Caring for a loved one with memory loss, dementia or Alzheimer’s disease can be very challenging and can result in burnout of even the most devoted family member over time. Our caregivers are trained in how to recognize the different stages of these conditions, manage difficult behaviors, and keep family members and healthcare providers up to date on the senior’s condition.

When Memory Loss, Dementia or Alzheimer’s pose serious challenges to the health and happiness of a loved one and are negatively impacting their relationships with everyone close to them,Divine Favour Healthcare Staffing Inc. can be a valuable component of your support network.

Identifying if Your Loved is Experiencing Early Stages of Dementia

  • Is your loved one, experiencing difficulty with:
    • Language
    • Non-Verbal Communication
    • Focus
    • Reasoning
    • Remembering
  • Is your loved one, struggling with short-term memory, such as:
    • Forgetting where they left an item?
    • Failing to recall why they entered a particular room?
    • Forgetting to attend appointments, take medication, or keep up with other commitments?
  • Is your loved one, struggling to communicate thoughts?
  • Is your loved one, experiencing mood changes like depression?
  • Is your loved one, losing interest in favorite activities or hobbies?

These may be signs of the early stages of Memory Loss, Dementia or Alzheimer’s.
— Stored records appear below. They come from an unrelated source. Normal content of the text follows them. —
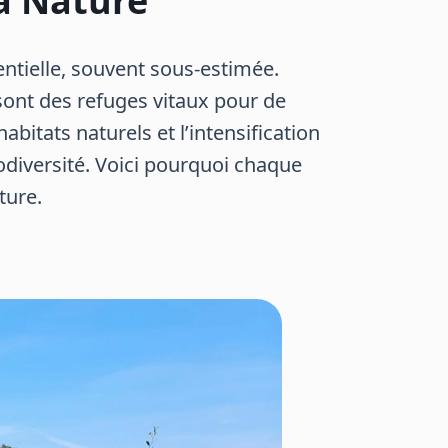
a Nature
ntielle, souvent sous-estimée.
 sont des refuges vitaux pour de
bitats naturels et l’intensification
biodiversité. Voici pourquoi chaque
ture.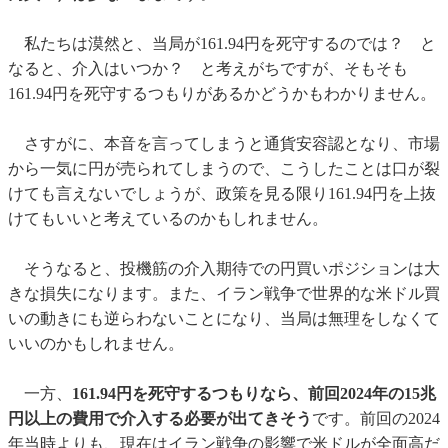
私たちは漠然と、当局が161.94円を死守するのでは？ と
なると、介入はいつか？ と考えがちですが、そもそも
161.94円を死守するつもりがあるかどうかもわかりません。
さすがに、本音を言ってしまうと通貨安容認となり、市場
から一気に円が売られてしまうので、こうしたことは口が裂
けても言えないでしょうが、政策を見る限り161.94円を上抜
けてもいいと考えているのかもしれません。
そうなると、投機筋の介入期待での円買いポジションは大
きな損失になります。また、イラン戦争で世界的な米ドル買
いの動きにも逆らわないことになり、当局は無理をしなくて
いいのかもしれません。
一方、
161.94円を死守するつもりなら、前回2024年の15兆
円以上の費用で介入する必要が出てきそう
です。前回の2024
年当時よりも、現在はイラン戦争の影響で米ドルが全面高だ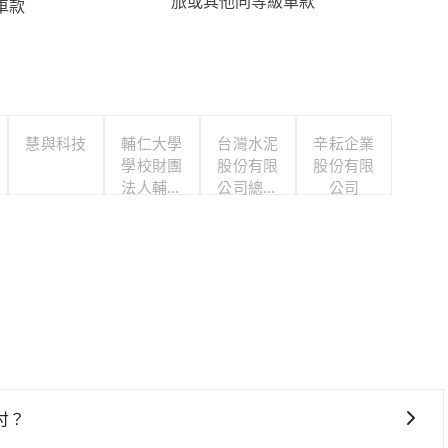
旅或其他同等級車款
車款
慧與科技
輔仁大學
台灣水泥
辛耘企業
學校財團
股份有限
股份有限
法人輔仁
公司總管
公司
大學
理處職工
福利委員
會
付？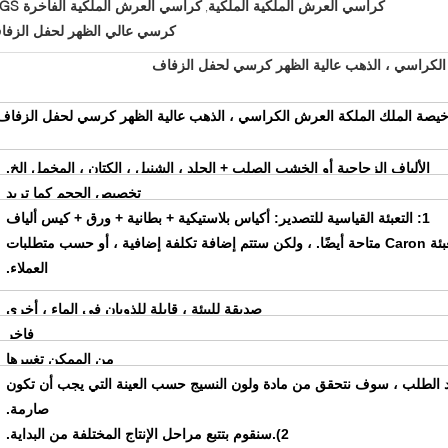
كراسي العرش الملكية الملكية
كراسي العرش الملكية الفاخرة SGS
,
كرسي عالي الظهر لحفل الزفا
 الكراسي ، الذهب عالية الظهر كرسي لحفل الزفاف
يصة الملك الملكة العرش الكراسي ، الذهب عالية الظهر كرسي لحفل الزفاف
الألياف الزجاجية أو الخشب الصلب + الجلد ، الشنيل ، الكتان ، المخمل إلخ.
تخصيص الحجم كما تريد
1: التعبئة القياسية للتصدير: أكياس بلاستيكية + بطانية + ورق + كيس ألياف
2: التعبئة Caron متاحة أيضًا. ، ولكن ستتم إضافة تكلفة إضافية ، أو حسب متطلبات
العملاء.
صديقة للبيئة ، قابلة للذوبان في الماء ، أخرى
فاخر
من الممكن تغييرها
كيد الطلب ، سوف نتحقق من مادة ولون النسيج حسب العينة التي يجب أن تكون
صارمة.
2).سنقوم بتتبع مراحل الإنتاج المختلفة من البداية.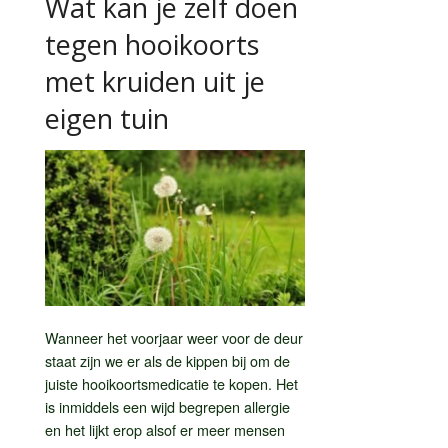
Wat kan je zelf doen
tegen hooikoorts
met kruiden uit je
eigen tuin
Wanneer het voorjaar weer voor de deur
staat zijn we er als de kippen bij om de
juiste hooikoortsmedicatie te kopen. Het
is inmiddels een wijd begrepen allergie
en het lijkt erop alsof er meer mensen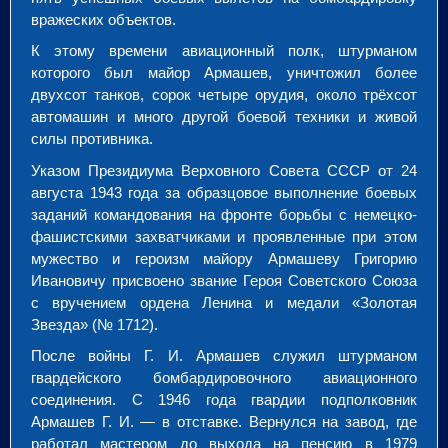
вражеских объектов.
К этому времени авиационный полк, штурманом
которого был майор Армашев, уничтожил более
двухсот танков, сорок четыре орудия, около трёхсот
автомашин и много другой боевой техники и живой
силы противника.
Указом Президиума Верховного Совета СССР от 24
августа 1943 года за образцовое выполнение боевых
заданий командования на фронте борьбы с немецко-
фашистскими захватчиками и проявленные при этом
мужество и героизм майору Армашеву Григорию
Ивановичу присвоено звание Героя Советского Союза
с вручением ордена Ленина и медали «Золотая
Звезда» (№ 1712).
После войны Г. И. Армашев служил штурманом
гвардейского бомбардировочного авиационного
соединения. С 1946 года гвардии подполковник
Армашев Г. И. — в отставке. Вернулся на завод, где
работал мастером до выхода на пенсию в 1979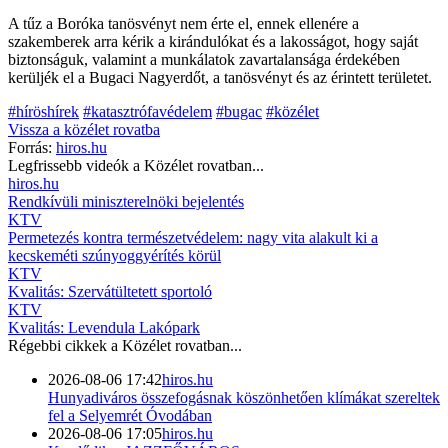
A tűz a Boróka tanösvényt nem érte el, ennek ellenére a
szakemberek arra kérik a kirándulókat és a lakosságot, hogy saját
biztonságuk, valamint a munkálatok zavartalansága érdekében
kerüljék el a Bugaci Nagyerdőt, a tanösvényt és az érintett területet.
#híröshírek
#katasztrófavédelem
#bugac
#közélet
Vissza a
közélet
rovatba
Forrás:
hiros.hu
Legfrissebb videók a
Közélet
rovatban...
hiros.hu
Rendkívüli miniszterelnöki bejelentés
KTV
Permetezés kontra természetvédelem: nagy vita alakult ki a
kecskeméti szúnyoggyérítés körül
KTV
Kvalitás: Szervátültetett sportoló
KTV
Kvalitás: Levendula Lakópark
Régebbi cikkek a
Közélet
rovatban...
2026-08-06 17:42
hiros.hu
Hunyadiváros összefogásnak köszönhetően klímákat szereltek
fel a Selyemrét Óvodában
2026-08-06 17:05
hiros.hu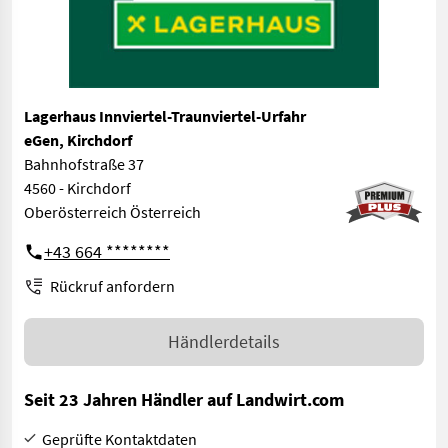
Lagerhaus Innviertel-Traunviertel-Urfahr
eGen, Kirchdorf
Bahnhofstraße 37
4560 - Kirchdorf
Oberösterreich Österreich
+43 664 ********
Rückruf anfordern
Händlerdetails
Seit 23 Jahren Händler auf Landwirt.com
Geprüfte Kontaktdaten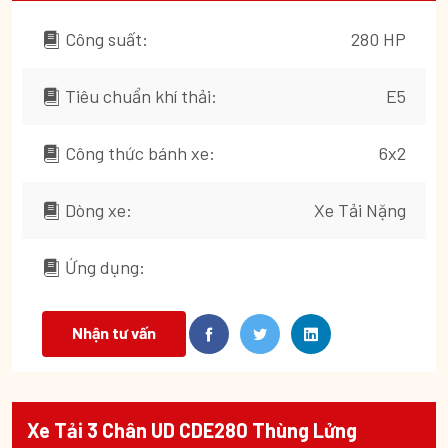
Công suất:
280 HP
Tiêu chuẩn khí thải:
E5
Công thức bánh xe:
6x2
Dòng xe:
Xe Tải Nặng
Ứng dụng:
Nhận tư vấn
Xe Tải 3 Chân UD CDE280 Thùng Lửng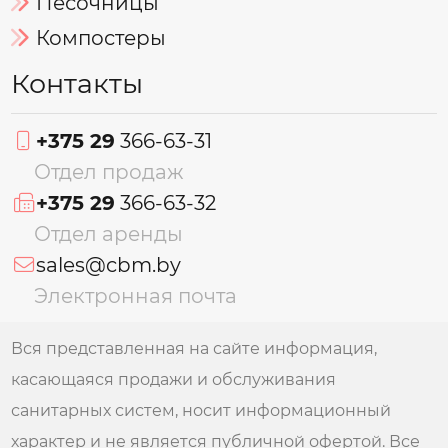
Песочницы
Компостеры
Контакты
+375 29
366-63-31
Отдел продаж
+375 29
366-63-32
Отдел аренды
sales@cbm.by
Электронная почта
Вся представленная на сайте информация,
касающаяся продажи и обслуживания
санитарных систем, носит информационный
характер и не является публичной офертой. Все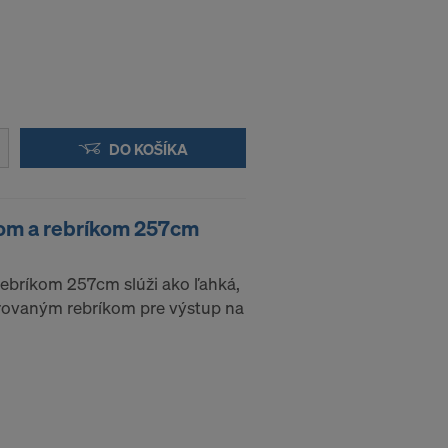
DO KOŠÍKA
zom a rebríkom 257cm
rebríkom 257cm slúži ako ľahká,
egrovaným rebríkom pre výstup na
After consulting with your loved one’s physician, you should contact Divine Favour Healthcare Staffing Inc. to see how we can be of assistance.
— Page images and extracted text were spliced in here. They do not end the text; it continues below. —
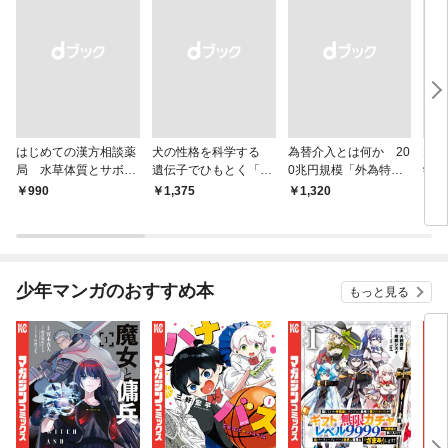
はじめての漢方相談薬
犬の性格を科学する
為替介入とは何か 20
大江
局 水草体質とサボテ
遺伝子でひもとく「最
0兆円規模「外為特
学と
ン体質
良の友」の進化
会」が生まれた謎
から
￥990
￥1,375
￥1,320
￥1,
少年マンガのおすすめ本
もっと見る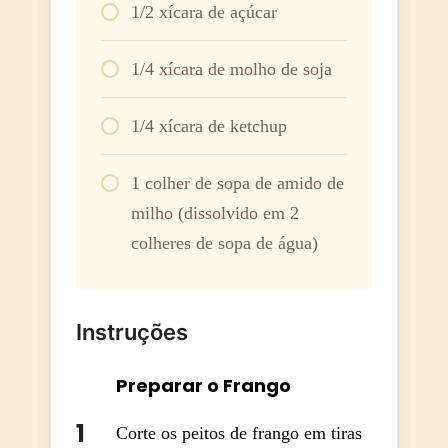
1/2 xícara de açúcar
1/4 xícara de molho de soja
1/4 xícara de ketchup
1 colher de sopa de amido de
milho (dissolvido em 2
colheres de sopa de água)
Instruções
Preparar o Frango
Corte os peitos de frango em tiras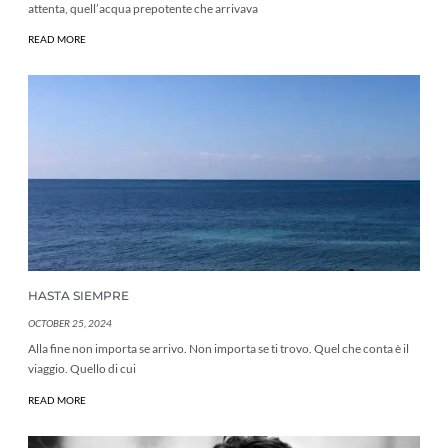
attenta, quell’acqua prepotente che arrivava
READ MORE
HASTA SIEMPRE
OCTOBER 25, 2024
Alla fine non importa se arrivo. Non importa se ti trovo. Quel che conta è il
viaggio. Quello di cui
READ MORE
Seniors with memory loss and dementia have a broad range of needs. It takes a great deal of patience and kindness to lovingly guide them through this stage of life. Enlisting the help of a senior caregiver can provide many benefits, from social stimulation to an extra set of eyes and ears in the home.

For example, as occasional forgetfulness or lack of focus starts to be more pronounced, the caregiver can report this to the family and/or the senior’s physician. This allows them to track the progression of the condition and make changes to the senior’s care as appropriate.